Comment of the Moment: Thoughts on "Peace Trail", Neil Young's Latest Album


"Mother Earth"
Neil Young
Telluride, Colorado - 9/30/16

Photo by thrasher

2017 looks to be off to a promising start.

We only say that because of one of the first comments that was posted this year to Thrasher's Wheat was an in depth listen to "Peace Trail", Neil Young's latest album.

Here is the Comment of the Moment: Thoughts on "Peace Trail" posted to Separating the Wheat from the Chaff: The Best of Thrasher's Wheat's 2016 Posts by Scotsman:
Happy New Year to you all, and thanks as always to Thrasher for another year of putting up with my comments.

A couple of people were curious about what I thought about Peace Trail. So here are my impressions, fittingly messy and unpolished and honest.

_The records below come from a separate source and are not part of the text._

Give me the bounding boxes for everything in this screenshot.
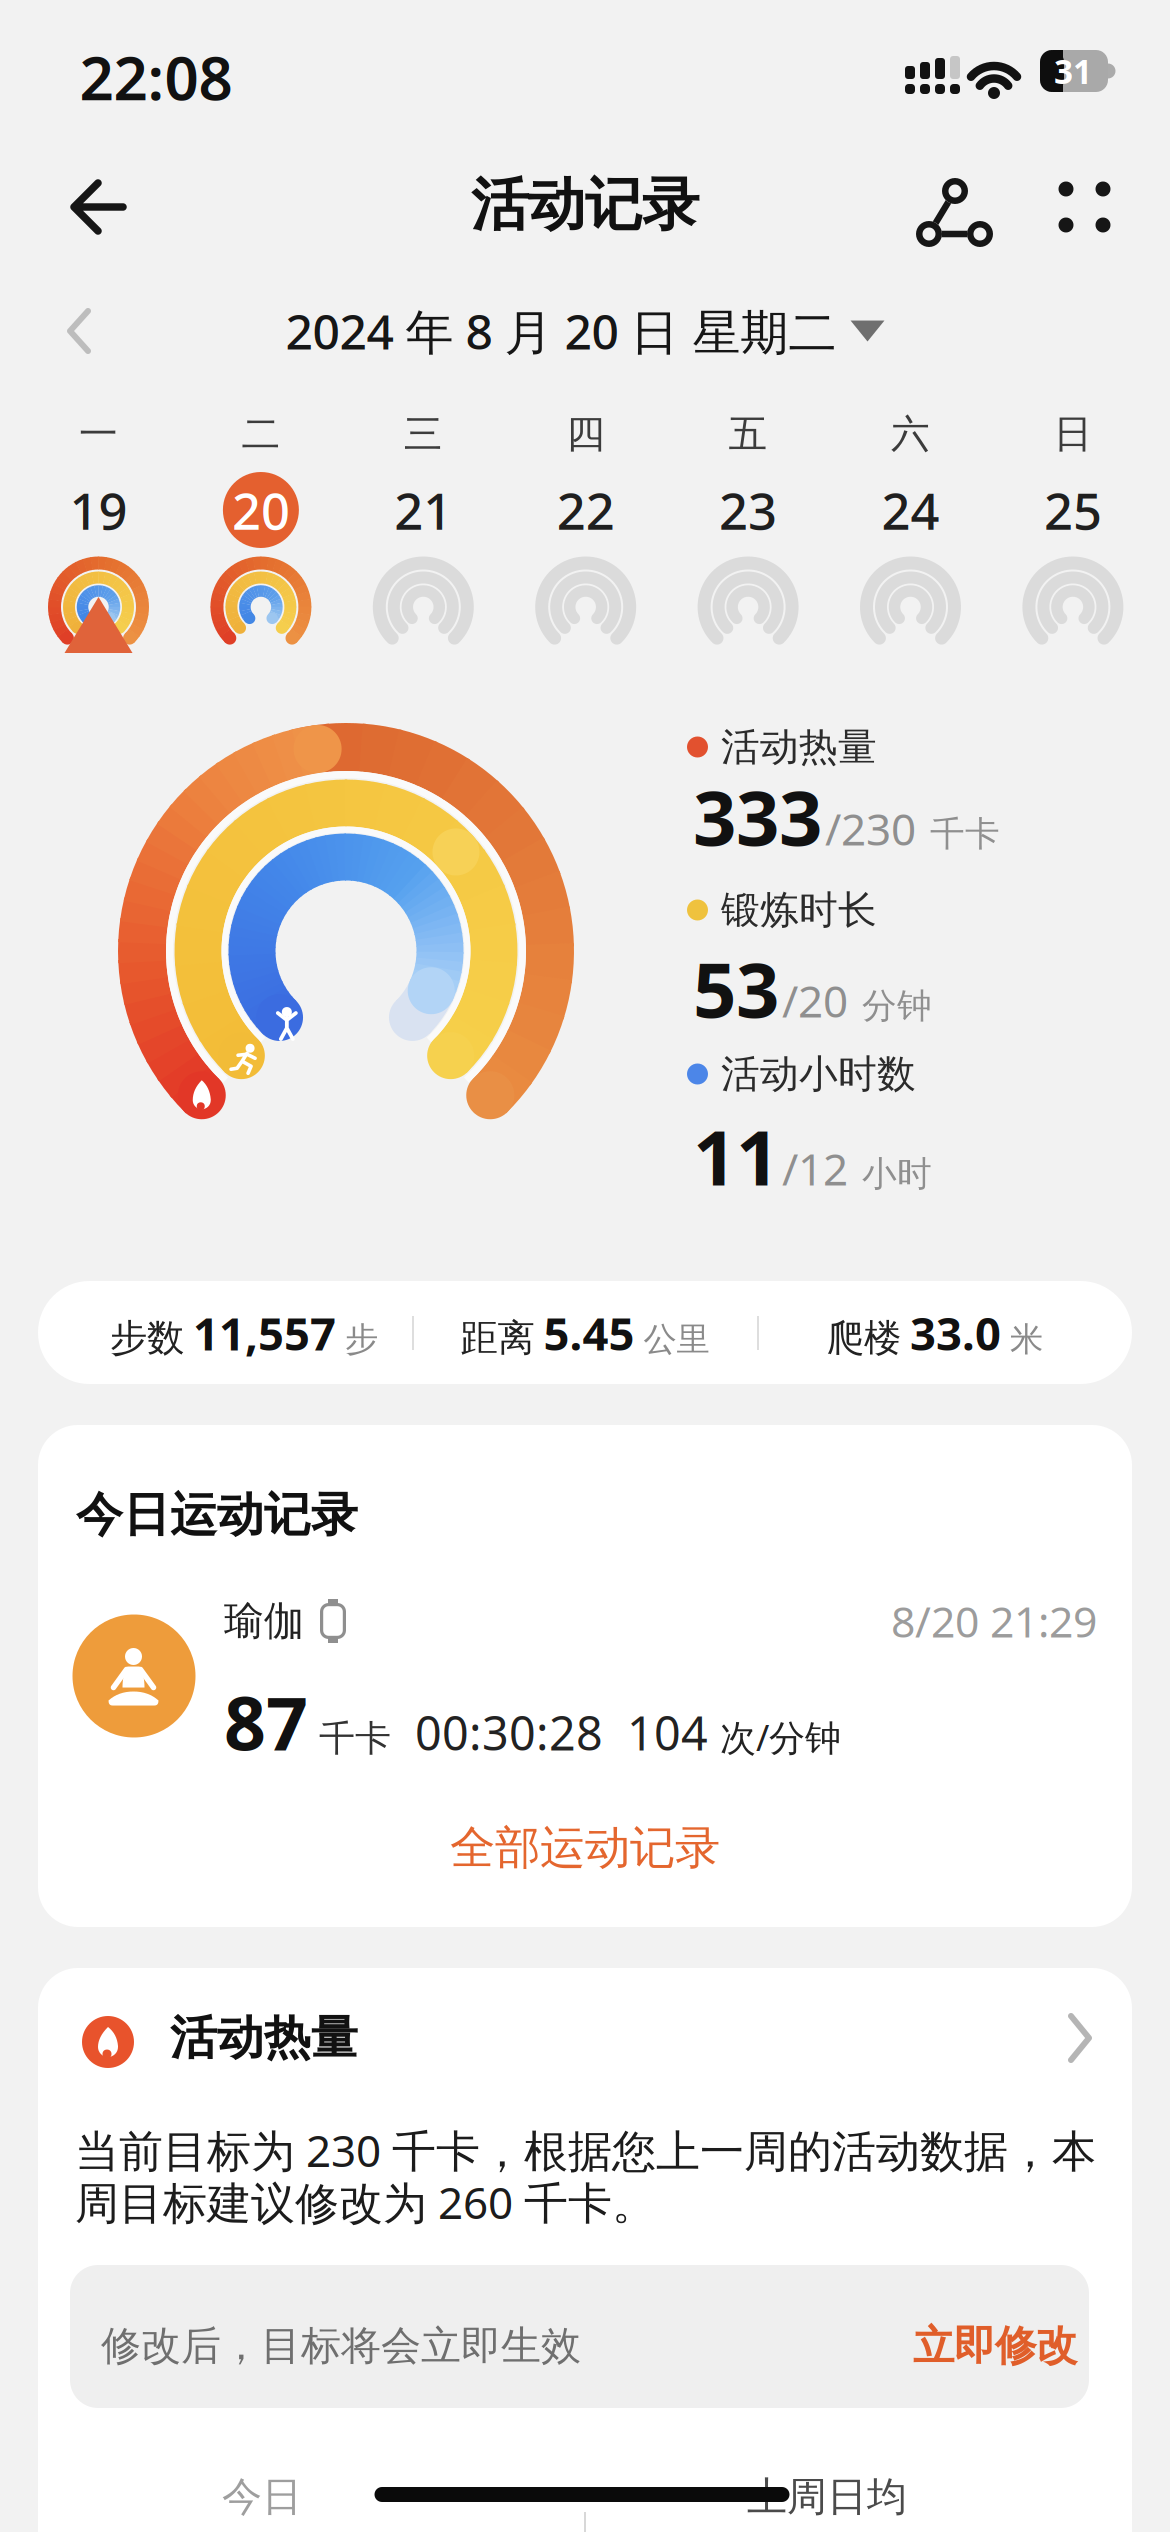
button[interactable]: 25 [1008, 472, 1138, 657]
button[interactable] [72, 183, 126, 231]
staticText: 22:08 [80, 37, 232, 117]
staticText: 步 [345, 1319, 378, 1360]
staticText: 日 [1053, 410, 1092, 458]
staticText: 5.45 [544, 1303, 634, 1363]
staticText: 六 [891, 410, 930, 458]
button[interactable]: 全部运动记录 [415, 1813, 755, 1883]
button[interactable]: 2024 年 8 月 20 日 星期二 [286, 299, 884, 363]
staticText: 活动热量 [170, 2009, 358, 2067]
staticText: 全部运动记录 [450, 1820, 720, 1876]
button[interactable] [1058, 181, 1110, 233]
staticText: 当前目标为 230 千卡，根据您上一周的活动数据，本 [75, 2121, 1096, 2179]
staticText: 53 [693, 938, 779, 1038]
staticText: /20 [782, 971, 859, 1030]
staticText: 104 [603, 1701, 720, 1763]
staticText: 锻炼时长 [721, 886, 877, 934]
staticText: 21 [394, 476, 452, 544]
staticText: 00:30:28 [391, 1701, 603, 1763]
staticText: 千卡 [308, 1716, 391, 1761]
staticText: 11,557 [193, 1303, 336, 1363]
staticText: 33.0 [910, 1303, 1001, 1363]
staticText: 一 [79, 410, 118, 458]
staticText: 千卡 [930, 813, 1000, 855]
button[interactable]: 今日 [182, 2467, 342, 2527]
button[interactable]: 19 [34, 472, 164, 657]
staticText: 22 [557, 476, 615, 544]
staticText: 小时 [862, 1153, 932, 1195]
staticText: 周目标建议修改为 260 千卡。 [75, 2173, 656, 2231]
staticText: 24 [882, 476, 940, 544]
staticText: 31 [1054, 49, 1092, 93]
staticText: 11 [693, 1106, 779, 1206]
staticText: 活动记录 [471, 170, 699, 240]
staticText: 活动热量 [721, 723, 877, 771]
staticText: 瑜伽 [224, 1596, 304, 1646]
staticText: 次/分钟 [720, 1713, 841, 1761]
staticText: /12 [782, 1139, 859, 1198]
staticText: 公里 [644, 1319, 710, 1360]
staticText: 步数 [110, 1315, 184, 1361]
button[interactable]: 活动热量 [38, 2005, 1132, 2075]
staticText: 25 [1044, 476, 1102, 544]
button[interactable]: 22 [521, 472, 651, 657]
button[interactable]: 立即修改 [895, 2306, 1095, 2386]
staticText: 四 [566, 410, 605, 458]
staticText: 19 [70, 476, 128, 544]
staticText: 今日 [222, 2472, 302, 2522]
staticText: 333 [693, 766, 822, 866]
staticText: 上周日均 [747, 2472, 907, 2522]
staticText: 分钟 [862, 985, 932, 1027]
staticText: 今日运动记录 [76, 1486, 358, 1544]
button[interactable] [916, 176, 988, 238]
staticText: 米 [1010, 1319, 1043, 1360]
staticText: 三 [404, 410, 443, 458]
staticText: 五 [729, 410, 768, 458]
staticText: 立即修改 [913, 2321, 1077, 2371]
staticText: 距离 [460, 1315, 534, 1361]
button[interactable]: 21 [358, 472, 488, 657]
staticText: 修改后，目标将会立即生效 [101, 2321, 581, 2370]
staticText: /230 [825, 799, 927, 858]
staticText: 23 [719, 476, 777, 544]
staticText: 2024 年 8 月 20 日 星期二 [286, 299, 836, 363]
staticText: 87 [224, 1673, 308, 1771]
button[interactable]: 23 [683, 472, 813, 657]
staticText: 活动小时数 [721, 1050, 916, 1098]
staticText: 20 [232, 476, 290, 544]
button[interactable]: 上周日均 [717, 2467, 937, 2527]
staticText: 8/20 21:29 [891, 1593, 1097, 1649]
staticText: 爬楼 [827, 1315, 901, 1361]
button[interactable]: 20 [196, 472, 326, 657]
button[interactable]: 24 [846, 472, 976, 657]
staticText: 二 [241, 410, 280, 458]
button[interactable]: 瑜伽 [38, 1601, 1132, 1751]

It grabbed my attention from the first listen. And it's a GREAT sounding album. How would I describe it? It's the audio equivalent of a 3-dimensional image. Eccentric, funky, full of character, well-performed. An engaging mixture of fragile, bare-bones performances and colourful overdubs. Varied song arrangements that keep surprising (and often delighting) the listener.

Let's be clear here: NO ONE other than Neil Young could have possibly made this record. And I love how low-key it is, slipping under the radar. No ridiculous TV appearances or hype, just "here's the record, take it or leave it". You'll notice that Neil Young in recent years (consciously or not) only tends to aggressively promote his poorer ideas to the general public: confidently allowing the stronger ones to stand for themselves.

Now, it's true that Neil still struggles to get fully "in the zone" with his lyric writing; it just doesn't flow as easily or as impressively as it once did for him. That's the result of taking the easy "first take" route too often in the last 20 years: the songwriting muscle hasn't been stretched, so it has atrophied. Regardless, he still gets into that flow of unconscious lyric writing a few times on this album, and when he does, the payoff is substantial. He's still got enough instinct left to pull it off. And even when he doesn't strike gold, there's a vividness and aliveness and sincerity to the writing that makes it work.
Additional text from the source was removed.